The door opened and closed behind her. Without turning around, Sabrina said, "I'm glad I've decided to give up men."
"Killing them? Or sleeping with them?" a deep voice that was not Mark's answered her.
All the air left her body, and she felt light-headed. When she recovered enough to answer a beat later, she said, "Sleeping with them. I think killing them is probably okay as long as I only do it for the money and I'm careful not to get caught."
"In case you were thinking of killing me, I have to tell you that I'm prepared to keep you tied up at sea, having multiple orgasms, until you reconsider."

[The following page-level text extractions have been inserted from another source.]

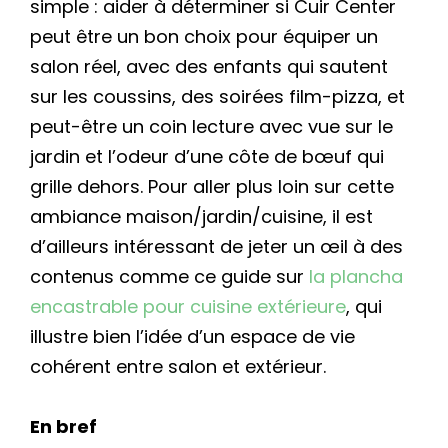
simple : aider à déterminer si Cuir Center
peut être un bon choix pour équiper un
salon réel, avec des enfants qui sautent
sur les coussins, des soirées film-pizza, et
peut-être un coin lecture avec vue sur le
jardin et l’odeur d’une côte de bœuf qui
grille dehors. Pour aller plus loin sur cette
ambiance maison/jardin/cuisine, il est
d’ailleurs intéressant de jeter un œil à des
contenus comme ce guide sur
la plancha
encastrable pour cuisine extérieure
, qui
illustre bien l’idée d’un espace de vie
cohérent entre salon et extérieur.
En bref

Dammit. She could feel herself weakening, softening toward him, wanting him to tell her it was all a mistake and then sweep her off her well-shod feet before he bent her over some convenient and well-supported surface.
Sabrina sighed. "Why are you here, Kane?"
"Because I had to find you. Why did you leave?" He moved up behind her and wrapped his arms around her, pulling her back against his body. "I was planning to tell you about Rebecca, but you'd be surprised how hard that is to work into a conversation."
"Forget Rebecca. You should have told me I was research." The pain hit her in the solar plexus all over again. "You shouldn't have let me think you wanted me, wanted the fantasy with me, when all you wanted was a book."
Kane was silent for a minute. Finally he said, "I don't mean to be slow, but I can't imagine what I did to make you think I didn't want you. I told you I wanted you. If that wasn't enough, consider the sex. I promise you, any guy past the age of eighteen who performs like that with a woman is seriously interested."
"Nothing you did," she admitted. "It was in your notes."
"My notes said I didn't want you?"
He knew exactly what his notes said. Sabrina was sorely
tempted to drive her brand-new four-inch heel into the top of his foot. He was wearing canvas deck shoes. No protection at all from a dangerous woman bent on vengeance. "No, your notes said you were doing research. I only came into the picture because I was convenient." And disposable.
"I didn't expect you to take that well," Kane said. "Although I could point out that you were out of line to open the lock in the first place, and you should have asked me about it after you did. But you were already upset before you opened the trunk. Is there maybe some other reason you reacted so badly, and my notes gave you a good excuse?"
Oh, hell. He was right. If she hadn't been braced for rejection already, she would have confronted him instead of bolting. He couldn't have known the weekend would turn into more than either of them had planned when he'd made those damn notes. He hadn't even met her then.
"Yes," Sabrina said. "The last man I was in a relationship with ditched me when I asked him to meet my sexual needs. I came to the Capture Agency because I was determined to avoid another disappointment or rejection."